Fortunately, my husband had come home early that afternoon, so my little cat-nap didn't impact my whole "caring for my children" thing, but snoozing did delay our dinner a bit. I woke up groggy and grouchy and I seriously considered giving the thawing chicken a "@#$% it" by scrapping my original menu plans. I wasn't really sure what I wanted to do for our evening meal, but right at that moment, cooking seemed like a huge hassle that I was willing to trade for sending my husband out to bring back burgers and boiling the barely thawed meat off for another day. Blearily, I cast my eyes about my kitchen, trying to make up my mind. My attention was caught by my new pictures on the wall and I read the words again, "Eat Real Food". I thought, "Geez. Even that damn print is judging me!" No. Really and truly, I thought, "yes. Yes, we will." I shook off my fatigue and made do with what I had: half frozen chicken thighs that took a heck of a lot longer to cook on the grill than they would have, had I defrosted them properly, and which lacked the lemony freshness that a proper marinade would have given them, but my menu came off well and it was good. And real. And real good. Everyone ate it - my oldest had seconds and thirds of the chicken, my youngest had seconds and thirds of the "[s]ticks" (asparagus) and "mmmargh" (tomatoes) and my middle child ate just what was put on her plate and no more.

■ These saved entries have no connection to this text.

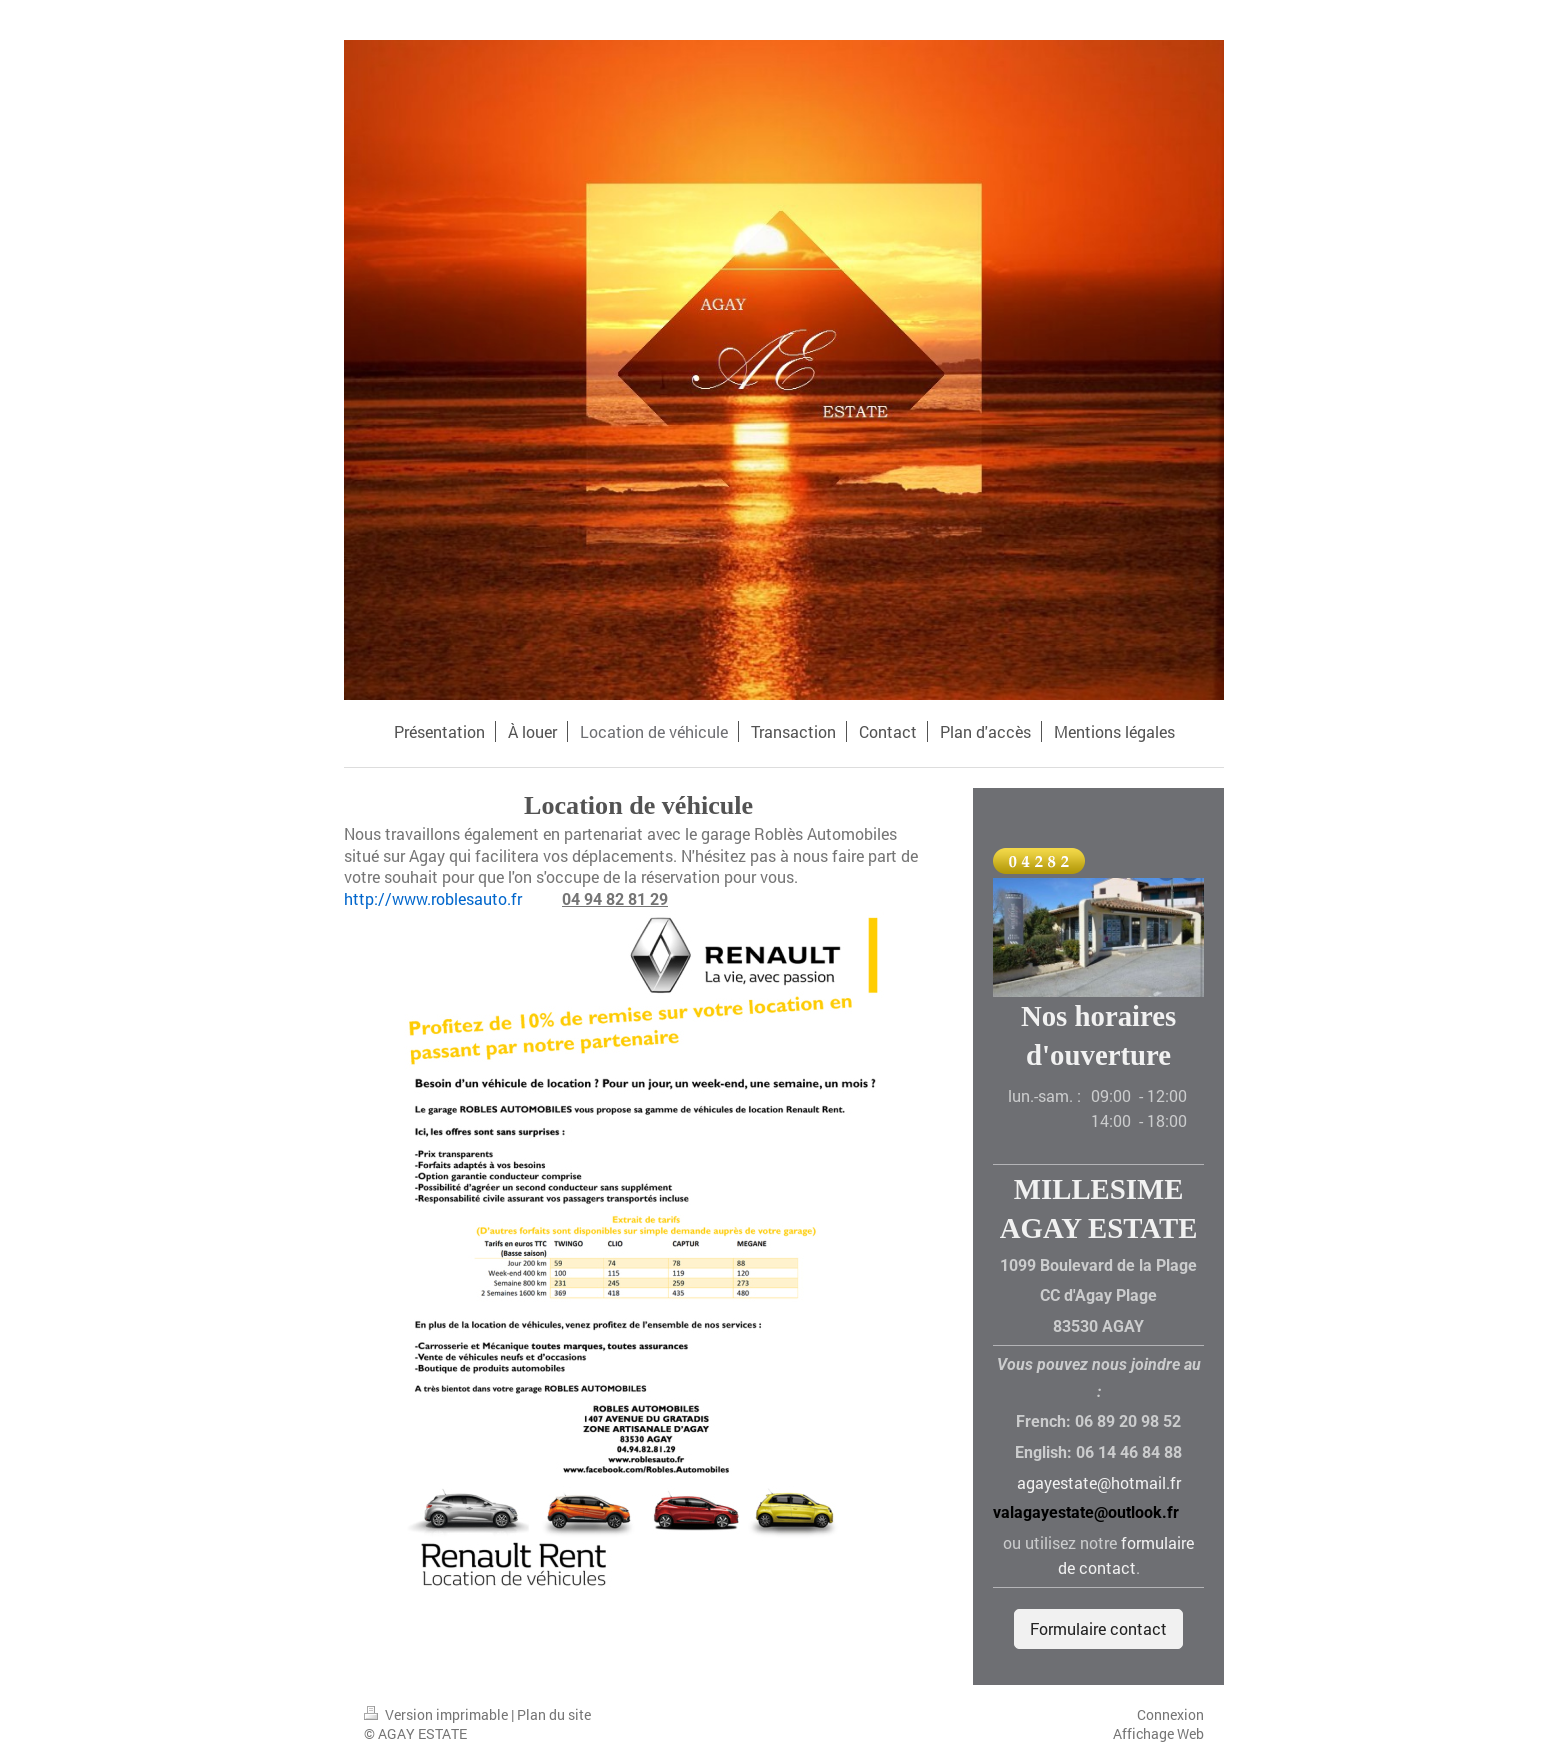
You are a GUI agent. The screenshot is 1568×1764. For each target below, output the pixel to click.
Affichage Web (1158, 1733)
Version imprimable (437, 1714)
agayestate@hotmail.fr (1099, 1482)
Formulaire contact (1098, 1628)
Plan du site (554, 1714)
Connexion (1170, 1714)
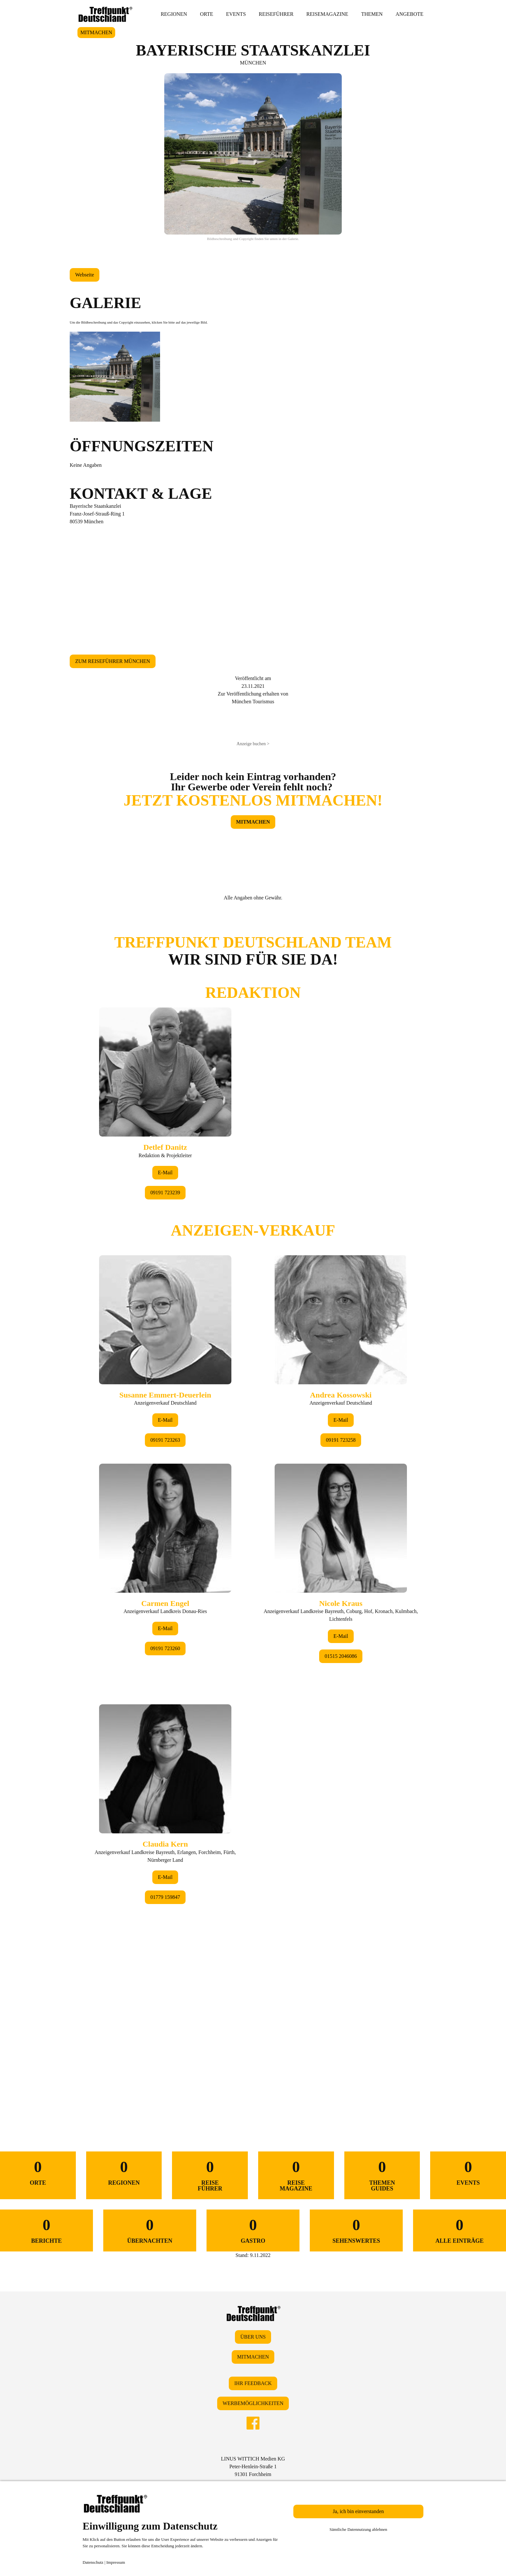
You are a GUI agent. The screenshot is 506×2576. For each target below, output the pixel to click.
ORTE (206, 14)
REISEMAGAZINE (327, 14)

So my new, judge-y lithograph saved our dinner the other night. I am glad I have it hanging on the wall to remind me what is important to me. Yes, I get frustrated with our food culture and yes, I get frustrated with simply having to cook ALL the time, but I also realize that feeding my family well is one of my top priorities. I actually like seeing them enjoy a good meal and I really like knowing that I cooked it. Real food - sometimes it doesn't have to be all that hard; it just takes a little bit of an effort.